Ingredient - Copper


Copper is an essential trace element for our body which must be supplied every day by our food since it is not synthesized by our body.


Copper has multiple benefits for our body such as:

- Antibacterial and antiviral effects. It therefore helps to take it for colds and flu-like illnesses.
- An anti-anaemic effect by promoting the absorption of iron, one of the constituents of haemoglobin in red blood cells,
- The production of melanin (the skin's natural pigment, responsible for its colouring), since it is one of the essential cofactors for this synthesis reaction,
- An antioxidant role by preventing the formation of free radicals thus combatting ageing in all of the body's cells,
- It is a cofactor for several enzymes that are part of different metabolic processes (carbohydrates, lipids, proteins),
- It strengthens the immune system by enabling production of the antibodies that combat pathogens,
- A role in bone mineralisation and helping to maintain cartilage.


Copper is found mainly in animals' livers and in spirulina, mushrooms, dark chocolate (cocoa being rich in copper), snails, cashews, coffee and oysters.


The recommended daily intake of copper for men is 1.3 mg and 1 mg for women.
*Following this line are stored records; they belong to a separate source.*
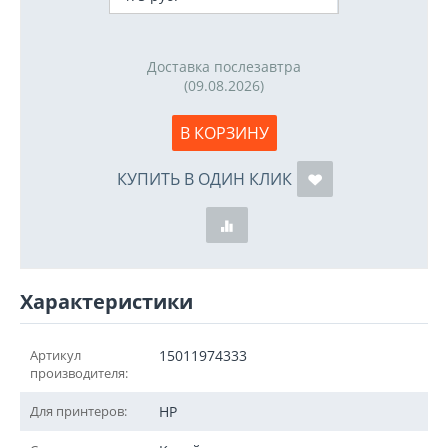
Доставка послезавтра
(09.08.2026)
В КОРЗИНУ
КУПИТЬ В ОДИН КЛИК
Характеристики
Артикул
15011974333
производителя:
Для принтеров:
HP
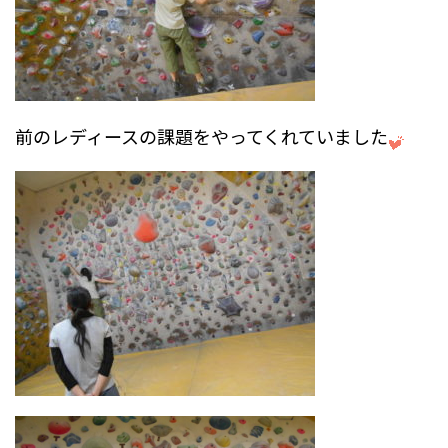
前のレディースの課題をやってくれていました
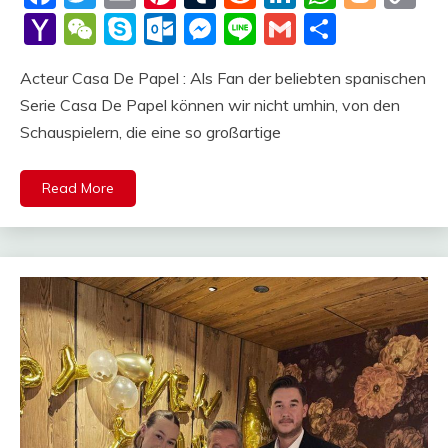
Li
Yahoo
WeChat
Skype
Outlook.com
Messenger
Line
Gmail
Share
Mail
Acteur Casa De Papel : Als Fan der beliebten spanischen
Serie Casa De Papel können wir nicht umhin, von den
Schauspielern, die eine so großartige
Read More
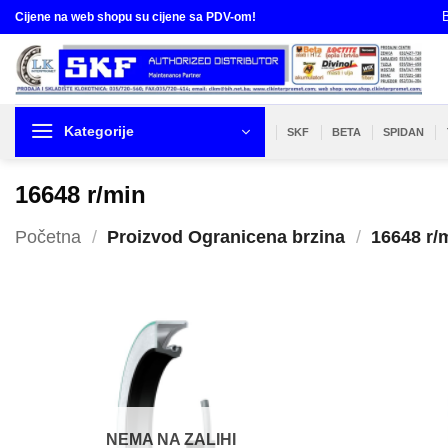
Skip
B
Cijene na web shopu su cijene sa PDV-om!
to
content
Kategorije
SKF
BETA
SPIDAN
16648 r/min
Početna
/
Proizvod Ogranicena brzina
/
16648 r/
NEMA NA ZALIHI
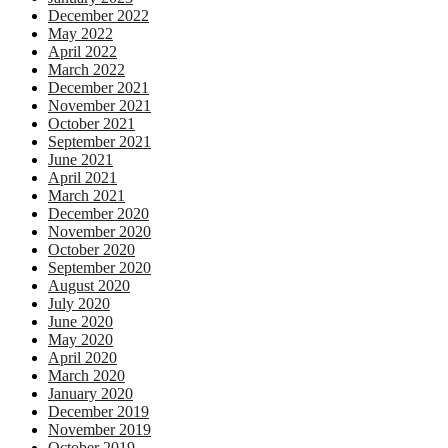
December 2022
May 2022
April 2022
March 2022
December 2021
November 2021
October 2021
September 2021
June 2021
April 2021
March 2021
December 2020
November 2020
October 2020
September 2020
August 2020
July 2020
June 2020
May 2020
April 2020
March 2020
January 2020
December 2019
November 2019
October 2019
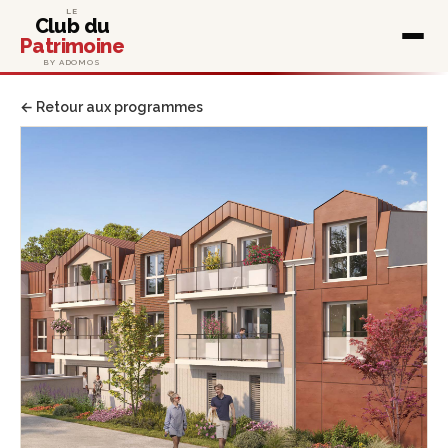
LE
Club du
Patrimoine
BY ADOMOS
← Retour aux programmes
The upper safe limit (limit where no health risk has been recorded) is 5 mg.

Copper deficiency is very rare if you have a balanced diet because this compound is in a lot of different foods. However, some people such as premature infants or people with digestive illnesses may be at higher risk of developing a deficiency of this mineral.

Be careful because consuming too much iron, zinc, vitamin C or alcohol can decrease the intestinal absorption of copper.

You should not exceed 5 mg of copper per day also, otherwise you may experience liver issues.